Home > Docs > Quickstarts > Data Engineer
Data Engineer Quickstart -- Your First Pipeline in 30 Minutes¶
Estimated time: 30 minutes Difficulty: Beginner What you'll build: An end-to-end batch pipeline that ingests a CSV file into the bronze layer via Azure Data Factory, transforms it through the medallion architecture with dbt, and exposes a query-ready gold table through a Fabric SQL endpoint.
Prerequisites¶
- An active Azure subscription with Contributor role on the target resource group
- Azure CLI 2.50+ (
az version) - Bicep CLI 0.25+ (
az bicep version) - Python 3.10+ (
python --version) - dbt-core 1.7+ with the
dbt-databricksadapter (dbt --version) - VS Code with the Azure and dbt extensions (recommended)

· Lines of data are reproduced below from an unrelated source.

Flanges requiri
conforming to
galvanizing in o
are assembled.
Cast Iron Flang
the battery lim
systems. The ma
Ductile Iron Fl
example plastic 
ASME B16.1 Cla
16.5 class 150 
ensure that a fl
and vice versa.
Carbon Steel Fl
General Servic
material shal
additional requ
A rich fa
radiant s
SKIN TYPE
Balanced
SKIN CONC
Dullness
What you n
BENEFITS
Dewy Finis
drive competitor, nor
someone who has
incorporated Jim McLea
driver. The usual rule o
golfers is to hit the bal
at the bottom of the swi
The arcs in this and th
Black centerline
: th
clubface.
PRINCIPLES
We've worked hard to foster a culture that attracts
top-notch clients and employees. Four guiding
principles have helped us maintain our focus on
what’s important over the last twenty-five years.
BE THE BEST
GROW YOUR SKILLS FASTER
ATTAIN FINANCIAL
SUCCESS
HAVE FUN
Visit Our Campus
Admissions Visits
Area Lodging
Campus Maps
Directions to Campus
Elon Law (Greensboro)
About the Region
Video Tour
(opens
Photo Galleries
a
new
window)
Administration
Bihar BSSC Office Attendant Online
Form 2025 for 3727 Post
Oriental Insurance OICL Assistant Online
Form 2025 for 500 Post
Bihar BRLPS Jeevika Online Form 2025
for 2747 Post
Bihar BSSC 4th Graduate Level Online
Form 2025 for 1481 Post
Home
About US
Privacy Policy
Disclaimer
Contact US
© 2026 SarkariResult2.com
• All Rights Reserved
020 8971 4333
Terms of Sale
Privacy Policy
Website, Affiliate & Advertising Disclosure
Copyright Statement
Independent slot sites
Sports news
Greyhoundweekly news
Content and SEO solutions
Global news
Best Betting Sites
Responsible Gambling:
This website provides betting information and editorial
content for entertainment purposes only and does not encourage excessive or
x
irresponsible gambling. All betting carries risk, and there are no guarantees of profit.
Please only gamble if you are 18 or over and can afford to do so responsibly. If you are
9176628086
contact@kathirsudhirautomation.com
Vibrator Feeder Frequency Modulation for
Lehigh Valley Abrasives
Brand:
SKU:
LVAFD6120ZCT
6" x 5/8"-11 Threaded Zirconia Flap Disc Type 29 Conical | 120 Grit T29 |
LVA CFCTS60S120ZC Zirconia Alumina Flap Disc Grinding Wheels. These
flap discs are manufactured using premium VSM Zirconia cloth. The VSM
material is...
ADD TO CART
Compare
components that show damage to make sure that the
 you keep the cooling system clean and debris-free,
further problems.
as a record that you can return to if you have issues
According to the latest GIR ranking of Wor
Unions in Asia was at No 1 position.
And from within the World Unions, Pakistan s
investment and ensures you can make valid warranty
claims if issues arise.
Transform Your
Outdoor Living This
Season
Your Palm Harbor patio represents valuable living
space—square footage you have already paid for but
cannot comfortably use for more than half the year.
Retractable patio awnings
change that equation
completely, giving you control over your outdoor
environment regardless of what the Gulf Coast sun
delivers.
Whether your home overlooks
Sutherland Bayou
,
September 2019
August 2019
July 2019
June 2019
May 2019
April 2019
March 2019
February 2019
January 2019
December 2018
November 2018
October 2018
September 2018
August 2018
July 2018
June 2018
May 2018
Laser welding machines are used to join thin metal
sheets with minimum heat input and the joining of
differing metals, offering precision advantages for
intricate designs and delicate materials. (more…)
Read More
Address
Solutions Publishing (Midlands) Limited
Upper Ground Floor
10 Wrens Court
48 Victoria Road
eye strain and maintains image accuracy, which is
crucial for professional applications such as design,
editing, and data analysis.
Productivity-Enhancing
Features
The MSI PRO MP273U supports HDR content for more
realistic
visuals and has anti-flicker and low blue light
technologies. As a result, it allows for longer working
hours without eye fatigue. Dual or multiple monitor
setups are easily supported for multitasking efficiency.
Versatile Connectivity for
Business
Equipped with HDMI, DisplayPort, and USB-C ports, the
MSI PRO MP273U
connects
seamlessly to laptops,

- Git 2.x and the CSA-in-a-Box repository cloned locally
Architecture Overview¶
The pipeline follows the medallion architecture -- raw data lands in bronze, is cleansed into silver, and aggregated into gold.
graph LR
CSV["Source CSV"] -->|ADF Copy Activity| Bronze["ADLS Bronze<br/>(raw Delta)"]
Bronze -->|dbt model| Silver["ADLS Silver<br/>(cleansed Delta)"]
Silver -->|dbt model| Gold["ADLS Gold<br/>(aggregated Delta)"]
Gold -->|Fabric SQL Endpoint<br/>or Synapse Serverless| Query["Query & Report"]
style CSV fill:#f5f5f5,stroke:#333
style Bronze fill:#cd7f32,stroke:#333,color:#fff
style Silver fill:#c0c0c0,stroke:#333
style Gold fill:#ffd700,stroke:#333
style Query fill:#4a90d9,stroke:#333,color:#fff Each layer is stored as Delta tables in Azure Data Lake Storage Gen2. dbt handles all transformation logic, and ADF orchestrates the execution.
Step 1: Set Up Your Environment¶
Clone the repo and authenticate:
git clone https://github.com/your-org/csa-inabox.git
cd csa-inabox
az login
az account set --subscription "<YOUR_SUBSCRIPTION_ID>"
Install dbt and its dependencies:
Create or update ~/.dbt/profiles.yml with your Databricks connection:
csa_inabox:
target: dev
outputs:
dev:
type: databricks
catalog: main
schema: dev_shared
host: "{{ env_var('DBX_HOST') }}"
http_path: "{{ env_var('DBX_HTTP_PATH') }}"
token: "{{ env_var('DBX_TOKEN') }}"
threads: 4
Set the required environment variables:
export DBX_HOST="adb-xxxxxxxxxxxx.azuredatabricks.net"
export DBX_HTTP_PATH="/sql/1.0/warehouses/xxxxxxxxxxxxxxxx"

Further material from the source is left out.